Under General Statutes, § 3318, as amended by the Public Acts of 1893, p. 250, Chap. 88, it is provided that "when any person shall become poor and unable to support himself or herself and family, and shall have relatives in the degree of husband, father or mother . . . who are able to provide such support, it shall be provided by them; and if they shall neglect to provide it, the selectmen of the town or the wife of such husband or any of such relatives *Page 159 may bring a complaint therefor to the Superior Court of the county in which such poor person resides, against any of such relatives able to provide; which court may order the defendant to contribute to such support from the time of serving such complaint, such sum as may be reasonable and necessary, and may issue execution monthly or quarterly for the same, which, when collected, shall be paid to said selectmen or to said wife for that purpose as the court may order.

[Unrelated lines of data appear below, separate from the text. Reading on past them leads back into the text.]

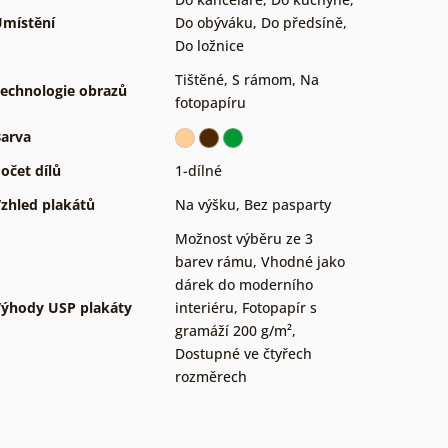
místění
Do obýváku
,
Do předsíně
,
Do ložnice
Tištěné
,
S rámom
,
Na
echnologie obrazů
fotopapíru
arva
očet dílů
1-dílné
zhled plakátů
Na výšku
,
Bez pasparty
Možnost výběru ze 3
barev rámu
,
Vhodné jako
dárek do moderního
ýhody USP plakáty
interiéru
,
Fotopapír s
gramáží 200 g/m²
,
Dostupné ve čtyřech
rozměrech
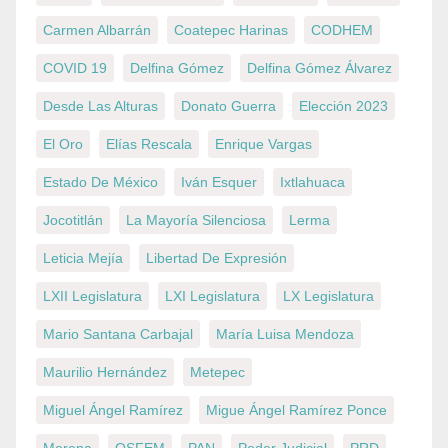
Carmen Albarrán
Coatepec Harinas
CODHEM
COVID 19
Delfina Gómez
Delfina Gómez Álvarez
Desde Las Alturas
Donato Guerra
Elección 2023
El Oro
Elías Rescala
Enrique Vargas
Estado De México
Iván Esquer
Ixtlahuaca
Jocotitlán
La Mayoría Silenciosa
Lerma
Leticia Mejía
Libertad De Expresión
LXII Legislatura
LXI Legislatura
LX Legislatura
Mario Santana Carbajal
María Luisa Mendoza
Maurilio Hernández
Metepec
Miguel Ángel Ramírez
Migue Ángel Ramírez Ponce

And when such complaint is brought by the selectmen or wife, the court or any judge thereof, in vacation, may require the defendant to become bound with sufficient surety to such town or wife to abide such judgment as may be rendered on said complaint."
This statute is a remedial one, and to be liberally construed. The "substitute complaint" comes within its terms, and the plaintiff was entitled to an order directing a reasonable contribution towards her support and that of her infant child.
That she described the relief she claimed as equitable, if a defect, was purely a formal one, to be taken advantage of only by a demurrer to the claims. Norwalk v. Ireland,68 Conn. 1, 5. The same considerations meet the point pressed by the defendant, that the relief particularly sought is a gross sum by way of a settlement, or alimony, and not an order for payments from time to time according to the plaintiff's needs.
Nor was it necessary that her complaint should count particularly on the statute. Griswold v. Gallup, 22 Conn. 208.
"Attachments may be granted upon all complaints containing a money demand against the estate of the defendant." General Statutes, § 893. The wife, being authorized to sue, was authorized to attach. She procured an attachment, and it was dissolved, two years before her "substitute complaint" was filed, by the substitution of a bond, under General Statutes, § 929. The condition of such a bond is to pay the judgment that may be recovered, to an amount not exceeding that of the bond nor the interest of the defendant in the estate attached. General Statutes, § 933. While the bond now in question was given to get rid of the plaintiff's attachment, it is directed to the same end, so far as she is concerned, *Page 160 as one required by order of court under the Act of 1893. The plaintiff therefore had both a good cause of action and security for its due enforcement, at the time when judgment was rendered against her.
It is urged that the Act of 1893 was not brought to the attention of the court below, nor in any way relied upon by the plaintiff. It was, however, the law of the land, which the parties and the court were conclusively presumed to know. Errors arising from an absence of actual knowledge in such a case are always the subject of review. FourthNational Bank v. Francklyn, 120 U.S. 747, 751.
The view which we have taken of the statutory remedy makes it unnecessary to inquire whether any could be afforded under the principles of modern equity jurisprudence.
There is error.
In this opinion the other judges concurred.